Olah Raga Bridge Picu Kecerdasan Anak

BRIDGEPROBOLINGGO – Berangkat dari mengisi waktu kosong dengan bermain bridge, disekolahnya masing-masing satu keluarga rengkeng satu setelah meraih juara dua lomba bridge tingkat nasional.

Sri Wahyuni, guru SMA IV Kota Probolinggo, mengungkapkan kemenangan putra ketiganya Yus Fita pada lomba olah raga Bridge POR Kota Probolinggo Jumat (3/12/2010) sudah diprediksi sebelumnya.

Pasalnya ibu tiga putra, yaitu Zulfa Yuki (15), Yuli Aulia (12) dan Yus Fita (8) telah mengasah kemampuan ketiga putranya bersama suami tercintanya setiap ada waktu luang.

“Kecintaan keluarga terhadap olah raga Bridga tidak dapat dipungkiri lagi, karena olah raga ini memicu kecerdasan anak-anak,” kata Sri Wahyuni.

Terpisah, Kabid Pemuda Olah Raga pada Dispoppar Kota Probolinggo Kukuh S, menambahkan bertambahnya animo masyarakat khususnya tingkat pelajar pada bidang olah raga Bridge. Membuktikan bahwa olah raga Bridge benar-benar memicu kecerdasan otak para pelajar, karena Bridge memicu anak untuk selalu berfikir.

“Tiga tahun sebelumnya, animo masyarakat terhadap olah raga Bridge sedikit sekali,” ungkap Kukuh.

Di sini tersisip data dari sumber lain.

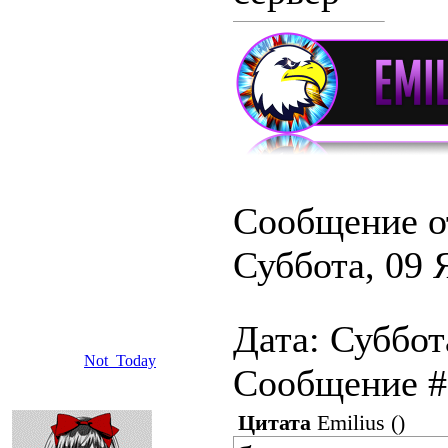
Сообщение о
Суббота, 09 
Дата: Суббота
Not_Today
Сообщение 
Цитата
Emilius
(
)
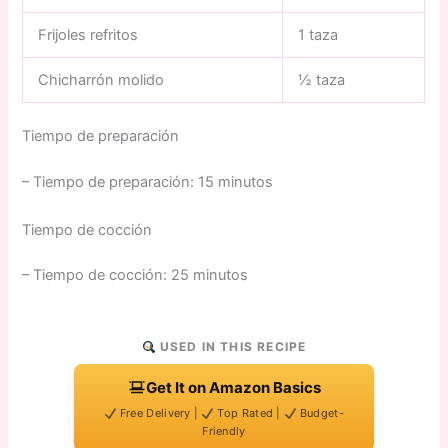
Frijoles refritos
1 taza
Chicharrón molido
½ taza
Tiempo de preparación
– Tiempo de preparación: 15 minutos
Tiempo de cocción
– Tiempo de cocción: 25 minutos
USED IN THIS RECIPE
Get It on Amazon Basics
Free Delivery |
Top Rated |
Budget-
Friendly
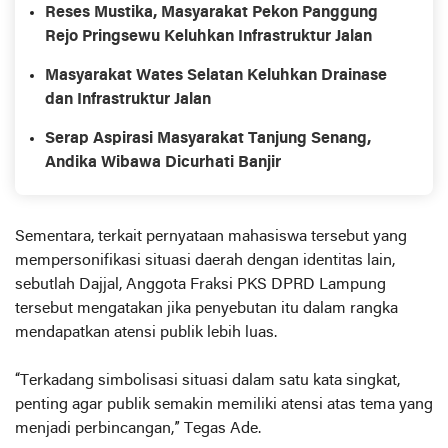
Reses Mustika, Masyarakat Pekon Panggung
Rejo Pringsewu Keluhkan Infrastruktur Jalan
Masyarakat Wates Selatan Keluhkan Drainase
dan Infrastruktur Jalan
Serap Aspirasi Masyarakat Tanjung Senang,
Andika Wibawa Dicurhati Banjir
Sementara, terkait pernyataan mahasiswa tersebut yang
mempersonifikasi situasi daerah dengan identitas lain,
sebutlah Dajjal, Anggota Fraksi PKS DPRD Lampung
tersebut mengatakan jika penyebutan itu dalam rangka
mendapatkan atensi publik lebih luas.
“Terkadang simbolisasi situasi dalam satu kata singkat,
penting agar publik semakin memiliki atensi atas tema yang
menjadi perbincangan,” Tegas Ade.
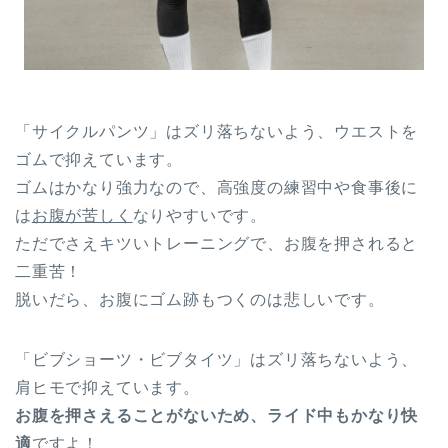
「サイクルパンツ」はズリ落ちないよう、ウエストを
ゴムで抑えています。
ゴムはかなり強力なので、高強度の練習中や食事後に
は
お腹が苦しく
なりやすいです。
ただでさえキツいトレーニングで、お腹を押されると
二重苦！
脱いだら、お腹にゴム跡もつくのは悲しいです。
「ビブショーツ・ビブタイツ」はズリ落ちないよう、
肩ヒモで抑えています。
お腹を押さえることがないため、ライド中もかなり快
適
ですよ！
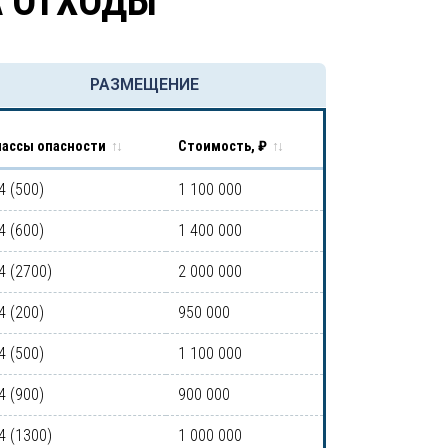
А ОТХОДЫ
РАЗМЕЩЕНИЕ
лассы опасности
Стоимость, ₽
4 (500)
1 100 000
4 (600)
1 400 000
4 (2700)
2 000 000
4 (200)
950 000
4 (500)
1 100 000
4 (900)
900 000
4 (1300)
1 000 000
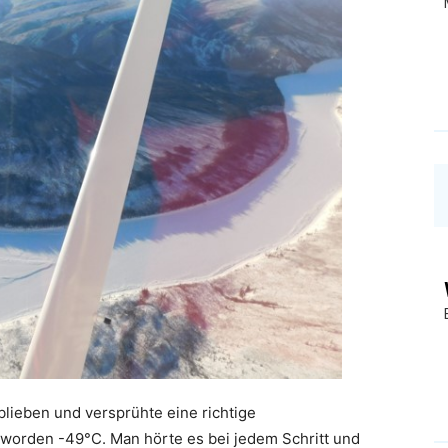
eblieben und versprühte eine richtige
worden -49°C. Man hörte es bei jedem Schritt und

Namun, setelah mengetahui hasilnya, bahwa olah raga Bridge dapat memicu kecerdasan anak. Kini para wali murid banyak menyarankan agar putranya mengikuti olah raga Bridge, yang kini sudah masuk dalam salah satu olah raga pilihan disetiap sekolah se-Kota Probolinggo.

Dalam pertandingan olahraga bridge di GBH selama tiga hari, sebanyak 20 pasang peserta telah melampoi sejumlah tahapan yang telah ditetapkan panitia.

Dari 20 pasang peserta, tersisa 18 pasang masuk babak semifinal pada Kamis (2/12/2010) kemarin. Lomba bridge yang terbagi menjadi dua klasifikasi, yaitu Mini Bridge dan Brdige. Masing-masing pemanangnya adalah, juara I Bridge diraih pasangan Masrur (pelajar SMP 10) dengan Mahendra (pelajar SD Negeri Sukabumi II) sebagai utusan Kecamatan Mayangan.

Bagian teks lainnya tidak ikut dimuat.